The transition plan was developed by a three-member panel appointed to find ways to sustain the horseracing industry after the Liberals cancelled SARP, a loss of about $345 million in slots revenue per year for racetracks in the province.
Wynne argued that the previous slots system was not sustainable long term. Starting next April, the Horseracing Partnership Plan will inject $80 million per year into the sector supporting standardbred, thoroughbred and quarter-horse racing. Wynne promises it will sustain all members of the industry and continue to provide investments and support after the initial five-year period is complete.
“We have to make some changes. Integrating the horseracing industry with the Ontario Lottery and Gaming Corporation’s modernization plan is one of those changes – there needs to be that integration of the horseracing industry and the gaming industry across the province,” she said.
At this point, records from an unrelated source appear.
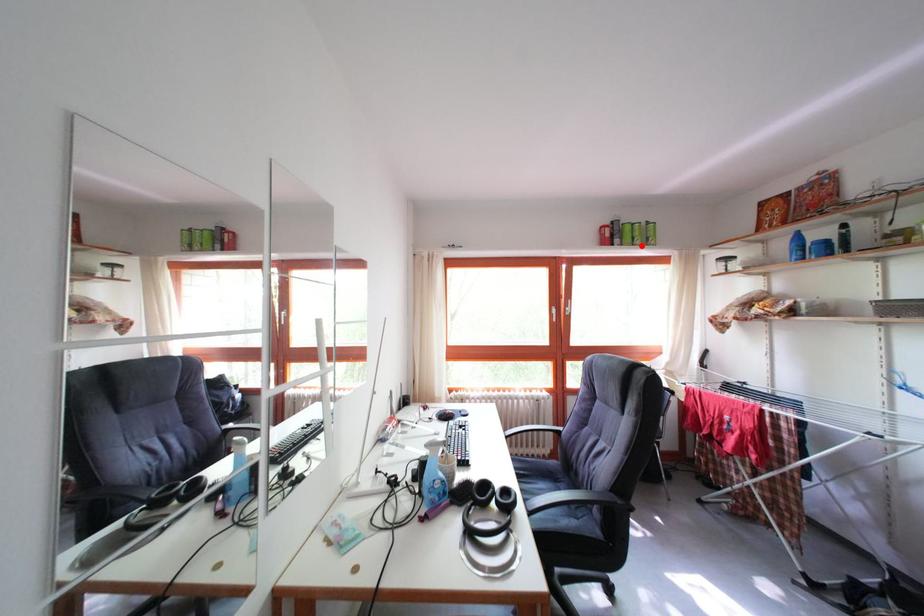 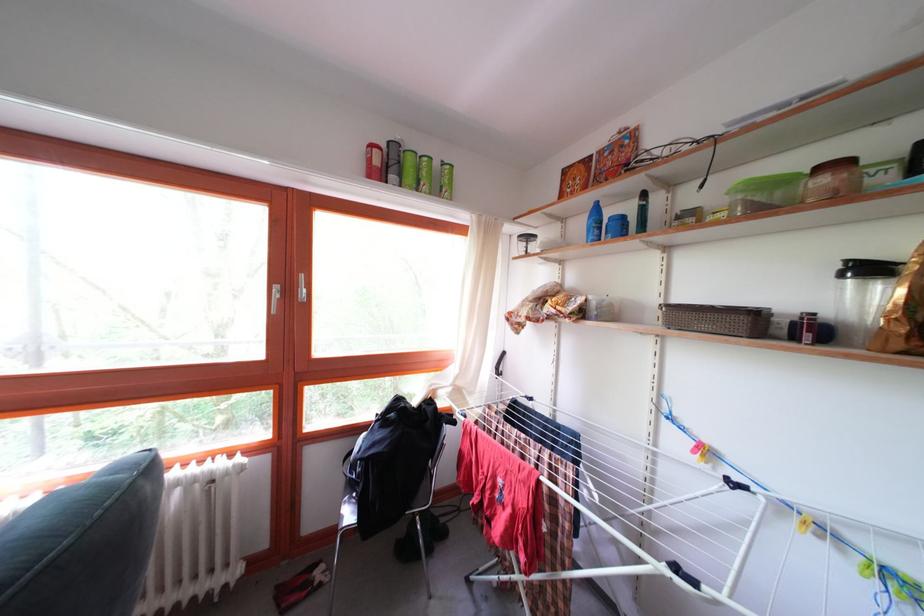 Locate, in the second image, the point that corresponds to the highlighted location in the first image.

(428, 187) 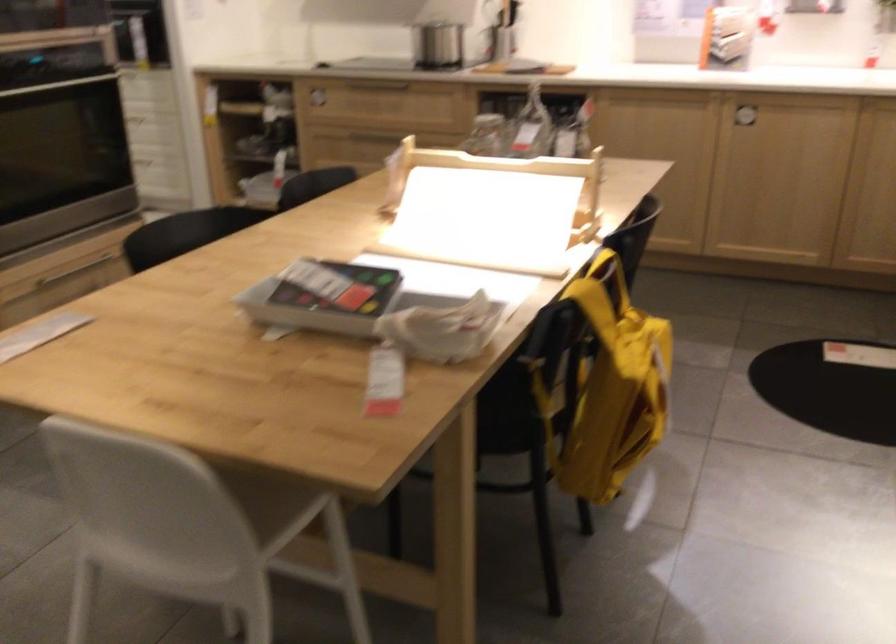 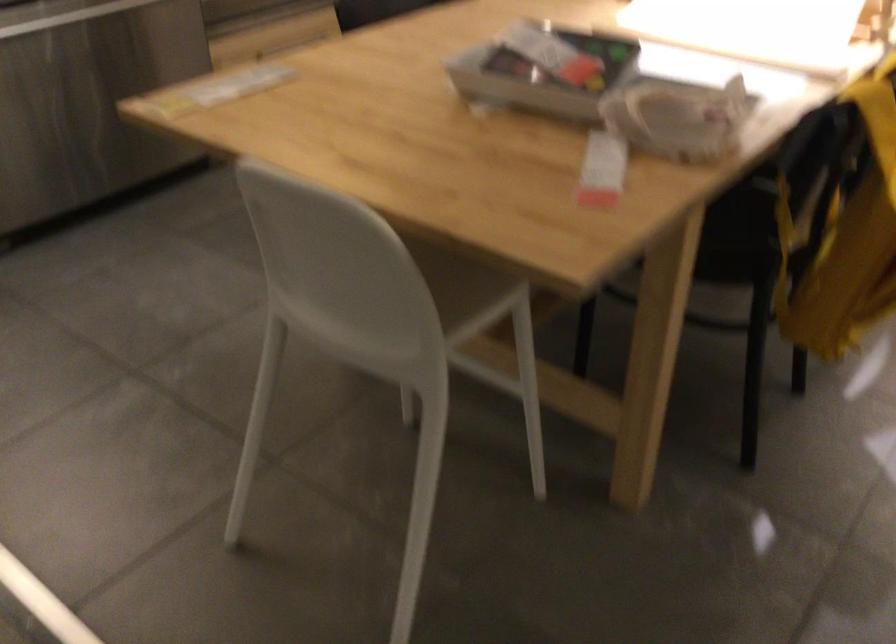 Find the pixel in the second image that matches pixel 323 299 in the first image.

(544, 73) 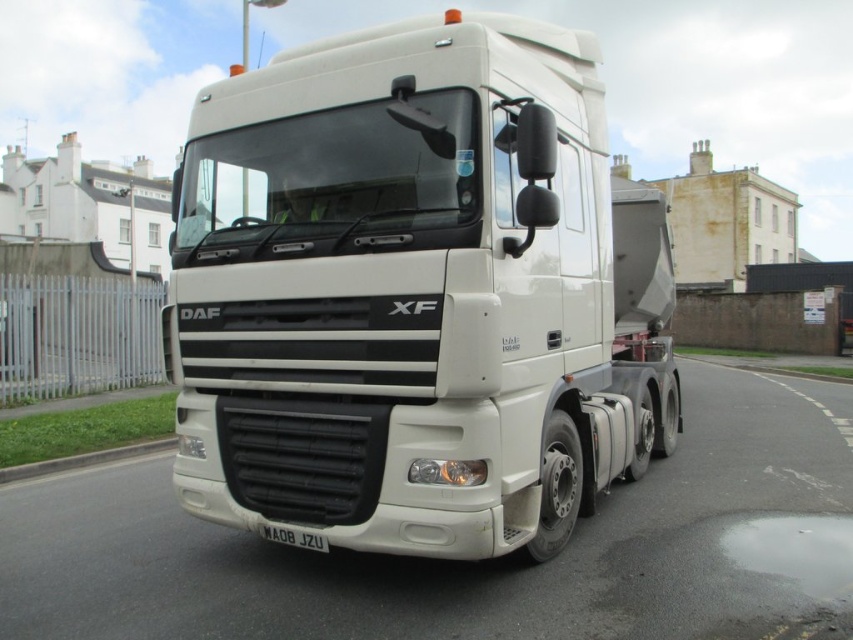 You are a delivery driver who needs to ensure that the license plate on the truck is visible for identification. Given the current positioning of the white matte trailer truck at center and the white matte license plate at center, is the license plate obstructed by the trailer?

The white matte trailer truck at center is positioned over white matte license plate at center, so the license plate is obstructed by the trailer and not visible.

You are standing on the sidewalk next to the metal fence and want to take a photo of the truck. You notice two points marked on the truck. Which point is closer to you, point at coordinate (537, 189) or point at coordinate (308, 547)?

Point at coordinate (537, 189) is closer to you than point at coordinate (308, 547). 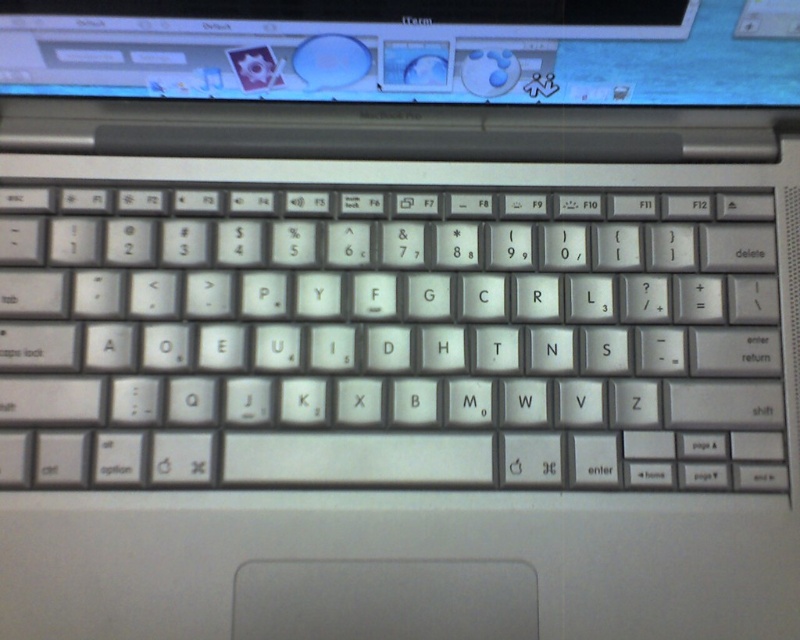 Is satin silver keyboard at center shorter than shiny plastic screen at upper center?

In fact, satin silver keyboard at center may be taller than shiny plastic screen at upper center.

Who is taller, satin silver keyboard at center or shiny plastic screen at upper center?

Standing taller between the two is satin silver keyboard at center.

Measure the distance between point (173,420) and camera.

They are 75.61 centimeters apart.

You are a GUI agent. You are given a task and a screenshot of the screen. Output one action in this format:
    pyautogui.click(x=<x>, y=<y>)
    Task: Click on the satin silver keyboard at center
    The width and height of the screenshot is (800, 640).
    Given the screenshot: What is the action you would take?
    pyautogui.click(x=388, y=339)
Part of the plan is to grow the horseracing fan base using OLG’s marketing and gambling expertise as well as restructuring the Ontario Racing Commission to create both a regulatory division and an industry development division which will work with OLG on marketing initiatives.
Another change for the commission comes with the retirement of commission chair Rod Seiling (raised in Elmira) after his appointment in 2006, with Horse Racing Transition Panel member Elmer Buchanan taking his place.
Purse distributions for next year amount to an estimated $130 million across the industry, near half of what it used to enjoy. Centre Wellington Mayor Joanne Ross-Zuj said the new plan does provide a cushion for the future.
“We know we have an excellent model of how things should operate, how you can work effectively in a community and [have] it be a win-win for everyone involved. We’re delighted with the news today to get into our strategic planning because we’ve got some security for five years,” she said.
Wynne said future efforts will look at different revenue streams available for the horseracing sector.
OLG president and CEO Rod Phillips promises to commit OLG’s resources “to implement and execute the government’s plan” while promising to help create thousands of jobs and “drive more than $3 billion in capital investments across Ontario” with the commission’s future initiatives.
“[Premier Wynne] has taken a huge interest in horse racing in rural Ontario and making sure we find a sustainable future for the horseracing industry,” said Guelph MPP Liz Sandals.